Effects of High-Intensity Interval Training versus Moderate-Intensity Continuous Training on Cardiovascular Outcomes in Patients with Cardiovascular Disease
Jing Shao, Jia Liu, Yuan Yuan · Systematic review and meta-analysis
BlueRipple Assessment
For patients in cardiac rehabilitation, the standard exercise prescription is steady, moderate effort. This meta-analysis asks whether short bursts of high intensity — HIIT — do more.
Pooling 19 randomized trials and over 1,300 patients with cardiovascular disease, the answer leans toward HIIT. It produced significantly greater gains than moderate continuous training in peak oxygen uptake (the best single measure of cardiorespiratory fitness), in flow-mediated dilation (a marker of blood-vessel health), and in left ventricular ejection fraction (the heart’s pumping strength).
The practical takeaway is that cardiac rehab programs should consider building in HIIT for patients who can do it safely, to extract larger fitness and vascular gains. The resistance is understandable caution — risk-averse programs hesitant to push cardiac patients to high intensity.
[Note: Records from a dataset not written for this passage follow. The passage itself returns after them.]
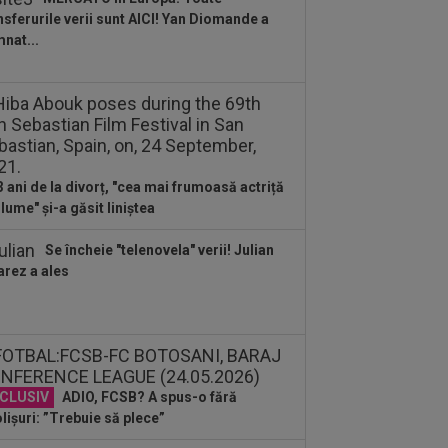
d o zic”
nsferurile verii sunt AICI! Yan Diomande a
:34
EXCLUSIV
Dorit iar de Varga la
nat...
 Cluj, Edi Iordănescu a luat decizia!
:22
EXCLUSIV
Gică Craioveanu a
 declarația serii, după KuPS - Craiova:
ii cine mă...
:12
Barcelona, 180 de milioane de
o pentru Rodri!
3 ani de la divorț, "cea mai frumoasă actriță
 lume" și-a găsit liniștea
Se încheie "telenovela" verii! Julian
arez a ales
CLUSIV
ADIO, FCSB? A spus-o fără
lișuri: ”Trebuie să plece”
We rate the evidence solid: a methodologically rigorous meta-analysis of 19 RCTs with no disclosed conflicts. Its clinical significance is moderate-to-high — better fitness and cardiac function are meaningful and plausibly translate to better outcomes — tempered by the need for appropriate patient selection and monitoring, since HIIT isn’t suitable for everyone.
The original source
Shao J, Liu J, Yuan Y, et al. Effects of High-Intensity Interval Training versus Moderate-Intensity Continuous Training on Cardiovascular Outcomes in Patients with Cardiovascular Disease: A Systematic Review and Meta-analysis. J Clin Med. 2023;12(5):1918.